Des individus s’introduisent dans des chambres de résidences universitaires, un politicien est éclaboussé dans un scandale d’agression sexuelle, et tout d’un coup, la population se fait donner un cours de sociologie par l’apprentissage de l’expression culture du viol. Au début, quand j’avais à parler du phénomène, j’hésitais à employer ces termes. Je trouvais ça trop fort et je disais plutôt «comportements soutenant la violence envers les femmes». Finalement, je me suis rendu compte que ça faisait exactement partie de la définition du concept, alors tant mieux si l’expression, choquante, fait réagir les gens. Ça les sensibilise à la situation du même coup.
J’ai un ami qui trouvait que c’était exagéré. «C’est triste pour tous les hommes au Québec qui sont respectueux envers les femmes», me confiait-il. Je lui ai demandé si sa mère l’a déjà forcé à prendre des cours d’autodéfense, ou s’il se promène en maniant ses clés comme des poignards. «Tu fais ça?», m’a-t-il répondu tout étonné.
C’est un peu ça, la culture du viol. Le fait qu’un homme n’aura jamais, ou presque, besoin de se préoccuper du chemin qu’il doit emprunter s’il est mal éclairé, ou s’il longe une boîte de nuit, ou s’il…
C’est drôle, parce que ce même ami est un fervent amateur de Donald Trump, un des rares Québécois, paraîtrait-il. «Tu as de drôles d’amis», me direz-vous. Rassurez-vous, ce n’est pas pour ses propos sexistes qu’il adore le nouveau président américain, mais pour ses idées économiques. Quoi qu’il en soit, c’est beaucoup plus facile pour un homme, il me semble, d’oublier les paroles troublantes de Trump pour endosser son programme politique, que pour une femme.
Pendant qu’on y est, j’en profiterais pour partager mon désarroi quant à la façon dont nous, les Canadiens, avons suivi cette campagne. Il me semble qu’on a pris plus à cœur les élections américaines que celles ayant cours dans notre pays et notre province. J’ai vu des amis capoter pour Trump, et je ne suis même pas certaine qu’ils sont allés voter au dernier scrutin. Pourtant, avec des partis constamment accusés de corruption, des coupes à n’en plus finir et des mesures douteuses pour l’environnement, on aurait tout autant matière à s’inquiéter, sinon plus, puisque ça nous concerne directement.

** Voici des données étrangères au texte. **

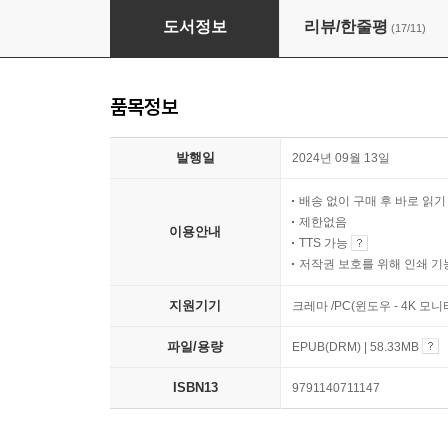
불안한 사람도 마음이 편안해지는 작은 습관
도서정보
리뷰/한줄평
(17/11)
품목정보
발행일
2024년 09월 13일
배송 없이 구매 후 바로 읽
제한없음
이용안내
TTS 가능
저작권 보호를 위해 인쇄 기
지원기기
크레마 /PC(윈도우 - 4K 
파일/용량
EPUB(DRM) | 58.33MB
ISBN13
9791140711147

Bref, au moins, on a l’air de sortir un peu grandis de tout ça. On s’interroge sur nos pratiques politiques, sur nos comportements de société. Et peut-être qu’un jour, une fille ne lira pas cette chronique, en fouillant dans des archives, en se disant que c’est une bonne idée de se servir de ses clés comme d’une arme.